TASK DIRECTIONS: Leaving every picture out, repeat all of the entries below exactly.
──────── RECORDS SHOWN ────────
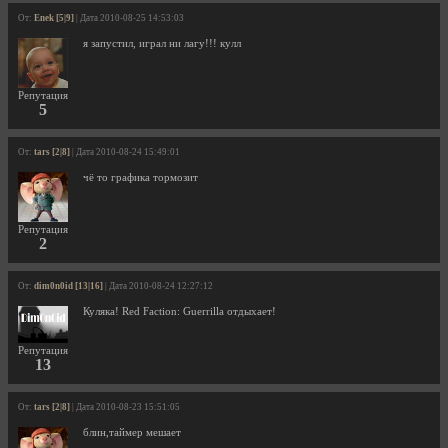
От:
Enek [5|9]
| Дата 2010-08-25 14:53:03
я запустил, играл ни лагу!!! кулл
Репутация
5
От:
tars [2|8]
| Дата 2010-08-24 15:49:01
чё то графика тормозит
Репутация
2
От:
dim0n0id [13|16]
| Дата 2010-08-24 12:27:12
Куляка! Red Faction: Guerrilla отдыхает!
Репутация
13
От:
tars [2|8]
| Дата 2010-08-23 15:51:05
блин,таймер мешает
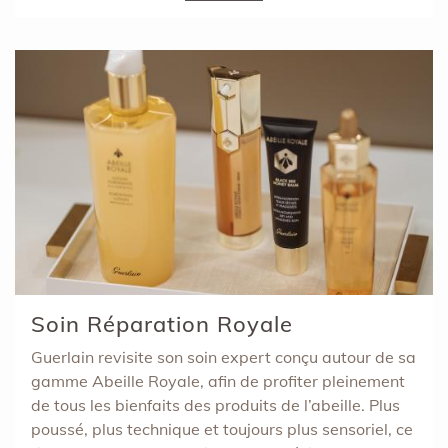
Soin Réparation Royale
Guerlain revisite son soin expert conçu autour de sa
gamme Abeille Royale, afin de profiter pleinement
de tous les bienfaits des produits de l’abeille. Plus
poussé, plus technique et toujours plus sensoriel, ce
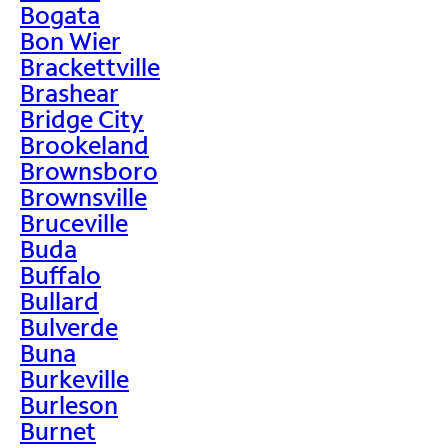
Bogata
Bon Wier
Brackettville
Brashear
Bridge City
Brookeland
Brownsboro
Brownsville
Bruceville
Buda
Buffalo
Bullard
Bulverde
Buna
Burkeville
Burleson
Burnet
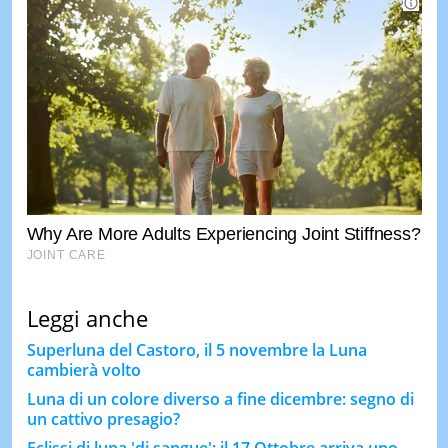
Leggi anche
Superluna del Castoro, il 5 novembre la Luna
cambierà volto
Luna di un colore diverso a fine dicembre: segno di
un cattivo presagio?
Eclissi di luna 'di sangue': il 17 Ottobre arriva uno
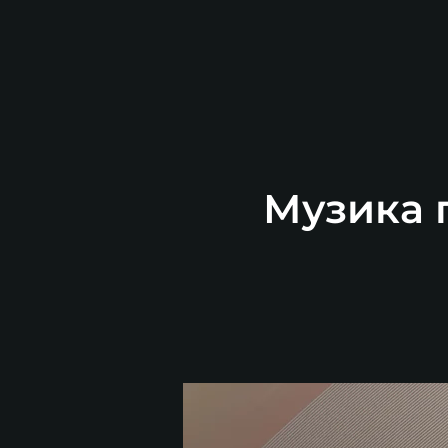
Музика п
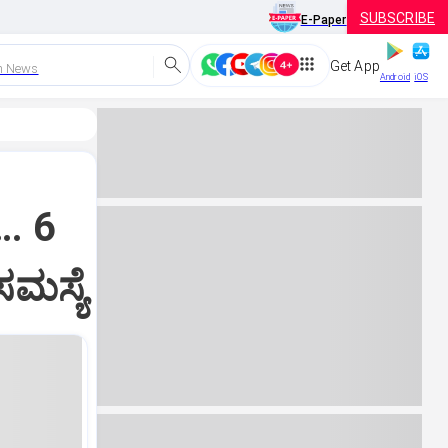
SUBSCRIBE
E-Paper
Get App
h News
Android
iOS
… 6
ಮಸ್ಯೆ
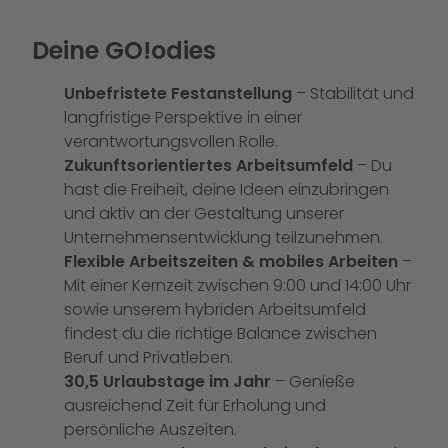
Deine GO!odies
Unbefristete Festanstellung
– Stabilität und
langfristige Perspektive in einer
verantwortungsvollen Rolle.
Zukunftsorientiertes Arbeitsumfeld
– Du
hast die Freiheit, deine Ideen einzubringen
und aktiv an der Gestaltung unserer
Unternehmensentwicklung teilzunehmen.
Flexible Arbeitszeiten & mobiles Arbeiten
–
Mit einer Kernzeit zwischen 9:00 und 14:00 Uhr
sowie unserem hybriden Arbeitsumfeld
findest du die richtige Balance zwischen
Beruf und Privatleben.
30,5 Urlaubstage im Jahr
– Genieße
ausreichend Zeit für Erholung und
persönliche Auszeiten.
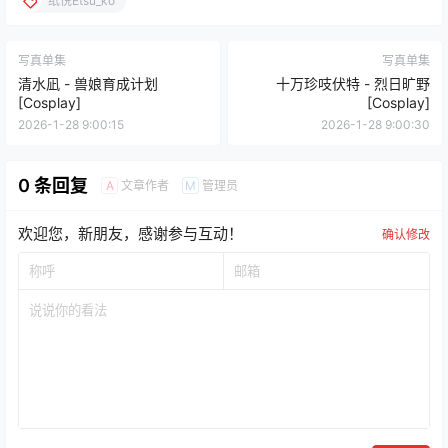
纸悦Etsu_ko
写真单集
写真单集
清水凪 - 兽娘育成计划
十万珍吱伏特 - 烈日旷野
[Cosplay]
[Cosplay]
2026-1-28 9:00:15
2026-1-28 9:00:30
0 条回复
文章作者
管理员
A
M
欢迎您，新朋友，感谢参与互动！
确认修改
────────
WRITTEN ANSWER:
От:
Enek [5|9]
| Дата 2010-08-25 14:53:03
я запустил, играл ни лагу!!! кулл
Репутация
5
От:
tars [2|8]
| Дата 2010-08-24 15:49:01
чё то графика тормозит
Репутация
2
От:
dim0n0id [13|16]
| Дата 2010-08-24 12:27:12
Куляка! Red Faction: Guerrilla отдыхает!
Репутация
13
От:
tars [2|8]
| Дата 2010-08-23 15:51:05
блин,таймер мешает
Soin Réparation Royale
Guerlain revisite son soin expert conçu autour de sa
gamme Abeille Royale, afin de profiter pleinement
de tous les bienfaits des produits de l’abeille. Plus
poussé, plus technique et toujours plus sensoriel, ce
Bogata
Bon Wier
Brackettville
Brashear
Bridge City
Brookeland
Brownsboro
Brownsville
Bruceville
Buda
Buffalo
Bullard
Bulverde
Buna
Burkeville
Burleson
Burnet
Leggi anche
Superluna del Castoro, il 5 novembre la Luna
cambierà volto
Luna di un colore diverso a fine dicembre: segno di
un cattivo presagio?
Eclissi di luna 'di sangue': il 17 Ottobre arriva uno
Музика п
SUBSCRIBE
E-Paper
Get App
h News
Android
iOS
… 6
ಮಸ್ಯೆ
Deine GO!odies
Unbefristete Festanstellung
– Stabilität und
langfristige Perspektive in einer
verantwortungsvollen Rolle.
Zukunftsorientiertes Arbeitsumfeld
– Du
hast die Freiheit, deine Ideen einzubringen
und aktiv an der Gestaltung unserer
Unternehmensentwicklung teilzunehmen.
Flexible Arbeitszeiten & mobiles Arbeiten
–
Mit einer Kernzeit zwischen 9:00 und 14:00 Uhr
sowie unserem hybriden Arbeitsumfeld
findest du die richtige Balance zwischen
Beruf und Privatleben.
30,5 Urlaubstage im Jahr
– Genieße
ausreichend Zeit für Erholung und
persönliche Auszeiten.
纸悦Etsu_ko
写真单集
写真单集
清水凪 - 兽娘育成计划
十万珍吱伏特 - 烈日旷野
[Cosplay]
[Cosplay]
2026-1-28 9:00:15
2026-1-28 9:00:30
0 条回复
文章作者
管理员
A
M
欢迎您，新朋友，感谢参与互动！
确认修改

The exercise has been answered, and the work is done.